* Exercise directions *
Make an exact copy of all the records, one that contains none of the pictures.

* Data for processing *
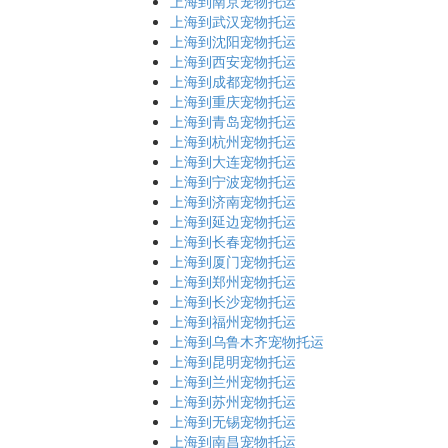
上海到南京宠物托运
上海到武汉宠物托运
上海到沈阳宠物托运
上海到西安宠物托运
上海到成都宠物托运
上海到重庆宠物托运
上海到青岛宠物托运
上海到杭州宠物托运
上海到大连宠物托运
上海到宁波宠物托运
上海到济南宠物托运
上海到延边宠物托运
上海到长春宠物托运
上海到厦门宠物托运
上海到郑州宠物托运
上海到长沙宠物托运
上海到福州宠物托运
上海到乌鲁木齐宠物托运
上海到昆明宠物托运
上海到兰州宠物托运
上海到苏州宠物托运
上海到无锡宠物托运
上海到南昌宠物托运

* Result for this exercise *
上海到南京宠物托运
上海到武汉宠物托运
上海到沈阳宠物托运
上海到西安宠物托运
上海到成都宠物托运
上海到重庆宠物托运
上海到青岛宠物托运
上海到杭州宠物托运
上海到大连宠物托运
上海到宁波宠物托运
上海到济南宠物托运
上海到延边宠物托运
上海到长春宠物托运
上海到厦门宠物托运
上海到郑州宠物托运
上海到长沙宠物托运
上海到福州宠物托运
上海到乌鲁木齐宠物托运
上海到昆明宠物托运
上海到兰州宠物托运
上海到苏州宠物托运
上海到无锡宠物托运
上海到南昌宠物托运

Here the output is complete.